The Associated Press
ATHENS, Ohio - A new health center opening next year in southeast Ohio will combat high rates of heart disease and diabetes among Appalachian residents.
Construction on the Cornwell Center for Cardiovascular and Diabetes Care will begin this fall, officials announced Friday. The facility, expected to cost $2.5 million to $3 million, will be attached to O'Bleness Memorial Hospital and is expected to be completed by late spring. It is funded in part by a $1.2 million donation from longtime Athens residents Foster Cornwell and Helen Cornwell.

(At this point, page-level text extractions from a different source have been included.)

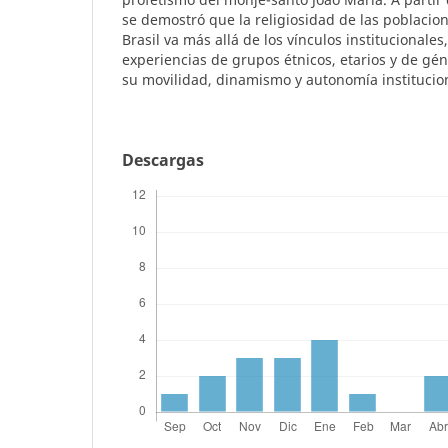
se demostró que la religiosidad de las poblacion
Brasil va más allá de los vínculos institucionales,
experiencias de grupos étnicos, etarios y de gé
su movilidad, dinamismo y autonomía institucio
Descargas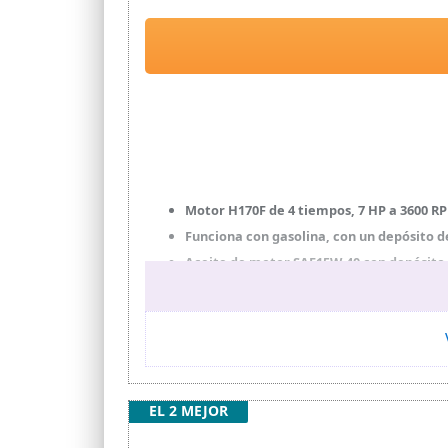
Motor H170F de 4 tiempos, 7 HP a 3600 RP
Funciona con gasolina, con un depósito 
Aceite de motor SAE15W-40 con depósito 
Cuenta con 1 velocidad hacia adelante y 
Equipado con ruedas 400x7 y un ancho de 
EL 2 MEJOR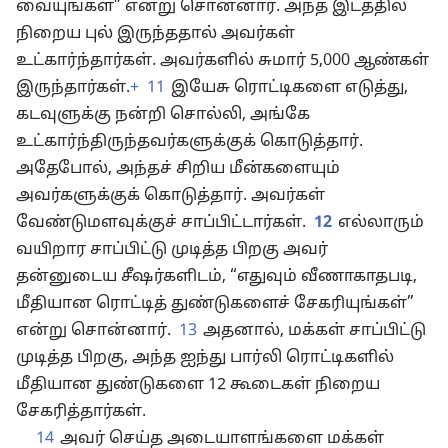
வையுங்கள்” என்று சொன்னார். அந்த இடத்தில்
நிறைய புல் இருந்ததால் அவர்கள்
உட்கார்ந்தார்கள். அவர்களில் சுமார் 5,000 ஆண்கள்
இருந்தார்கள்.
+
11
இயேசு ரொட்டிகளை எடுத்து,
கடவுளுக்கு நன்றி சொல்லி, அங்கே
உட்கார்ந்திருந்தவர்களுக்குக் கொடுத்தார்.
அதேபோல், அந்தச் சிறிய மீன்களையும்
அவர்களுக்குக் கொடுத்தார். அவர்கள்
வேண்டுமளவுக்குச் சாப்பிட்டார்கள்.
12
எல்லாரும்
வயிறார சாப்பிட்டு முடித்த பிறகு அவர்
தன்னுடைய சீஷர்களிடம், “எதுவும் வீணாகாதபடி,
மீதியான ரொட்டித் துண்டுகளைச் சேகரியுங்கள்”
என்று சொன்னார்.
13
அதனால், மக்கள் சாப்பிட்டு
முடித்த பிறகு, அந்த ஐந்து பார்லி ரொட்டிகளில்
மீதியான துண்டுகளை 12 கூடைகள் நிறைய
சேகரித்தார்கள்.
14
அவர் செய்த அடையாளங்களை மக்கள்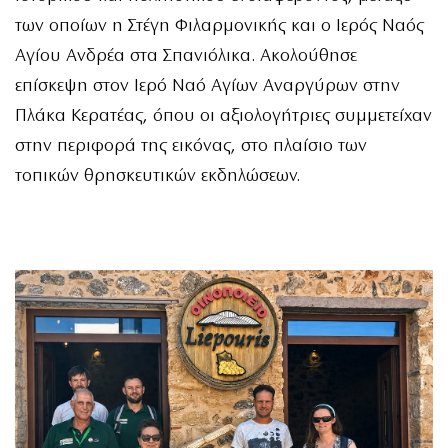
των οποίων η Στέγη Φιλαρμονικής και ο Ιερός Ναός
Αγίου Ανδρέα στα Σπανιόλικα. Ακολούθησε
επίσκεψη στον Ιερό Ναό Αγίων Αναργύρων στην
Πλάκα Κερατέας, όπου οι αξιολογήτριες συμμετείχαν
στην περιφορά της εικόνας, στο πλαίσιο των
τοπικών θρησκευτικών εκδηλώσεων.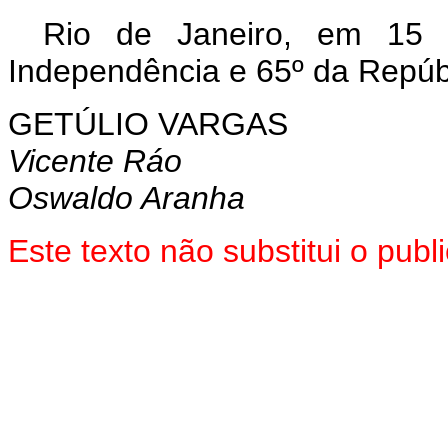
Rio de Janeiro, em 15
Independência e 65º da Repúb
GETÚLIO VARGAS
Vicente Ráo
Oswaldo Aranha
Este texto não substitui o pu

The center will provide services that Appalachian residents now have to drive hours to obtain, such as cardiac catheterization, a procedure that detects blocked arteries.
"You come there, and you get everything," said Mitchell Silver, a Columbus heart doctor who will serve as the center's director.
The center also will study why people in Appalachia have higher rates of heart disease and diabetes than the Ohio and U.S. populations and why they suffer more complications from them. It will teach preventative measures such as good nutrition.
For example, in Vinton County, 13.4 percent of residents are diabetic, according to an unreleased study by the Appalachian Rural Health Institute. That's almost double the U.S. rate of 7.6 percent and higher than the 9.1 percent among Ohioans.
Brooke Hallowell, co-director of the rural health institute at Ohio University, believes Appalachia's health problems stem from lack of insurance, poor access to care and cultural patterns.